Resource utilization

Given the rapid increase in the use of IEC products, clinical centers require an assessment of resources to ensure the safe implementation of IEC therapies. Owing to the nature of IEC therapy, the number of departments and team members involved can be significant. This includes a dedicated team of cellular therapy–trained staff, a blood bank, an apheresis service, a cell-processing laboratory, an adequately equipped pharmacy, and specialty physician consultants who aid in the management of postinfusion toxicities.4 Programmatic assessment of the current staffing levels and expertise is required before the implementation of any IEC therapy. This includes training and/or increasing staffing to identify appropriate patients, coordinating product collection, carrying out product infusion, and ensuring that postinfusion toxicity management aligns with product recommendations. For FDA-approved IEC products, REMS training is often required and will need to be documented by the relevant personnel. Management of postinfusion complications also requires training of consultants and personnel outside the IEC program, including but not limited to staff of the emergency departments, neurology service, and intensive care units. Evaluation of the apheresis service and processing laboratory to meet the product requirements is also required. This may include the need for additional equipment for product collection and storage of the final products, enhanced capabilities to ship and receive cellular products, and sufficient staff to execute this process. Beyond the staff working directly with IEC products, other staff and teams must be trained by the IEC program. This includes staff to track and implement evolving competencies within an IEC program, negotiate and maintain contracts with third-party manufacturers of CT products, obtain financial approval from payors who may be unfamiliar with IEC therapy, coordinate patients’ episodes of care, order, and track products through complex individual manufacturer portals and data managers to handle the increased reporting workload with novel cellular products. In many cases, the home care staff may play an important role in patient care. Most IEC programs will leverage the currently established HCT workflows, although it must be acknowledged that this will likely require expanded staffing. As CT expands beyond current areas, new staff will be needed to support the implementation of new IEC products.
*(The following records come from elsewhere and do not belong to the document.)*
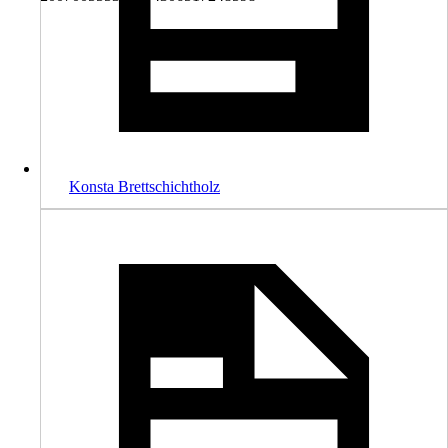
Konsta Brettschichtholz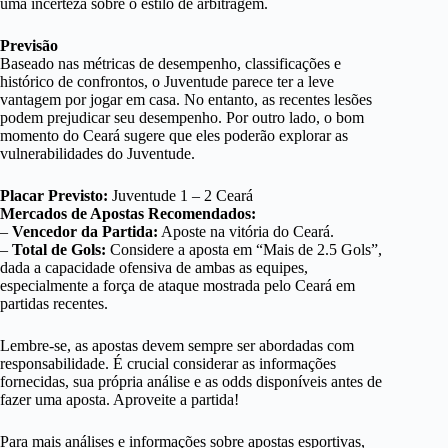
uma incerteza sobre o estilo de arbitragem.
Previsão
Baseado nas métricas de desempenho, classificações e
histórico de confrontos, o Juventude parece ter a leve
vantagem por jogar em casa. No entanto, as recentes lesões
podem prejudicar seu desempenho. Por outro lado, o bom
momento do Ceará sugere que eles poderão explorar as
vulnerabilidades do Juventude.
Placar Previsto:
Juventude 1 – 2 Ceará
Mercados de Apostas Recomendados:
–
Vencedor da Partida:
Aposte na vitória do Ceará.
–
Total de Gols:
Considere a aposta em “Mais de 2.5 Gols”,
dada a capacidade ofensiva de ambas as equipes,
especialmente a força de ataque mostrada pelo Ceará em
partidas recentes.
Lembre-se, as apostas devem sempre ser abordadas com
responsabilidade. É crucial considerar as informações
fornecidas, sua própria análise e as odds disponíveis antes de
fazer uma aposta. Aproveite a partida!
Para mais análises e informações sobre apostas esportivas,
Unique to IEC therapy is the need for inspections and audits by sponsors/manufacturers of IEC programs. Although in some ways IEC therapy is a medical procedure akin to HCT, a major difference is that, from a regulatory perspective, IECs are regulated by the FDA as “drugs,” and are manufactured by academic institutions, commercial entities, or pharmaceutical companies, who serve as the “sponsors.” Because each sponsor must report to the FDA, they each require inspections of the program’s clinical, collection, and processing infrastructure, sometimes including onsite evaluation of the cell-processing facility or other clinical facilities. Each sponsor-mandated inspection temporarily removes critical personnel from their clinical work, and multiple sponsors carrying out inspections of hospitals and clinics for both investigational and commercial IECs have become a significant time and financial burden and interfere with clinical care. Furthermore, conflicting requirements among manufacturers with little bearing on product safety or integrity add time and complexity to training and cause confusion and stress within institutional IEC programs. Sponsors also audit the training of CT staff and compliance with the REMS, adding to the burden of IEC programs. FACT IEC accreditation has the potential to minimize these disruptions and reduce confusion by harmonizing this process as a single accrediting body. This would reduce the burden of inspections for both sponsors and clinical institutions and has been recommended by the 80/20 task force of the American Society for Transplant and Cell Therapy.16 

As IEC products expand to novel cell types (eg, allogeneic CARs), new starting materials (eg, tumor specimens from the operating room), and novel indications originating from new commercial sponsors, the ability to deliver quality therapy may be diminished. To reduce complexity, an IEC program can use FACT Standards to meet these challenges in a coordinated and logical manner to promote the rapid implementation of new therapies while maximizing patient safety and access.

IEC program structure

The structure of an IEC program depends on institutional characteristics such as leadership, specialties, facilities, and support services. The diverse indications, cell sources, and manufacturing methods of IECs have resulted in complex patient experiences that span different areas of an institution. Several organizational models are used by IEC programs, all of which can be effective with appropriate lines of communication and defined roles and responsibilities. Regardless of the program structure, inspectors will look for consistently applied quality management activities, procedures, and training throughout the program, seeking FACT accreditation. The following program structures have been successfully developed (Figure 1):

  • IEC/HCT combined program: At the time of writing, most IEC programs are part of an IEC/HCT combined program. In this model, physicians and nurses within a single programmatic unit manage patients with both HCT and IEC, whereas physicians and nurses within different programmatic units may share clinical responsibilities for patients with both HCT and IEC. In most cases, HCT and IEC programs have patients with common diagnoses (eg, hematologic malignancies) who are cared for by physicians with similar disease expertise, enabling the use of shared resources, such as scheduling, financial approvals, cell collection/cell processing, treatment/management of postinfusion complications, inpatient/outpatient facilities, and infrastructure to track patient outcomes.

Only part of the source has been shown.